I have a list of files (which size can be between 3KB and more than 500MB) which I need to parse.
In order to do it faster, I would like to use Parallel.ForEach instruction to iterate on my list of files.
I know I can use:
Parallel.ForEach(files, new ParallelOptions { MaxDegreeOfParallelism = 2 }, file =>
{
//Do stuff
});
In order to make sure only two files are processed at the same time. However, in the case where the two files are 500MB+, I am getting an out of memory exception.
Do you know if there is a way in C# to limit the ParallelOptions using a boolean.
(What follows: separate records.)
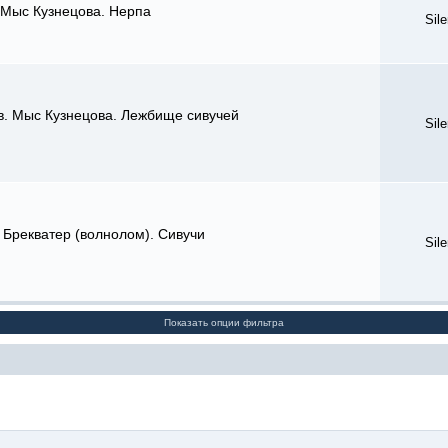
 Мыс Кузнецова. Нерпа
Sil
в. Мыс Кузнецова. Лежбище сивучей
Sil
 Брекватер (волнолом). Сивучи
Sil
Показать опции фильтра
Ideally, I would like to process as many files as possible when the total processed files size is below 1GB (Or wait until processed files are done)
I was also thinking of ordering my list of files (by size) and take the first one with the last one in a Parallel foreach loop (assuming the total size is below 1GB). But once again, I am not sure:
- If this is possible
- What would be the syntax
As far as I understood, the Parallel.ForEach is iterating through the list taking the given order (In that case, it would be impossible to specify how to iterate through my list...)
Any advise on how you would do is appreciated.
Edit1:
Here is the code of how I read my files:
I need to start reading from a specific node: "RootElt" - that's why I don't use File.ReadAllText()
using (XmlReader reader = XmlReader.Create(fi.FullName))
{
reader.ReadToDescendant("RootElt");
return reader.ReadOuterXml();
}
return string.Empty;
NB: I was initially using XDocument and simply do: doc.Load() but this was causing an out of memory exception (even if I process the files one by one) - which is not the case using the XmlReader solution
Once read, I call my deserialize method:
private T Deserialize<T>(string xml)
{
using (TextReader reader = new StringReader(xml))
{
XmlSerializer serializer = new XmlSerializer(typeof(T));
var report = serializer.Deserialize(reader);
return (T)report;
}
}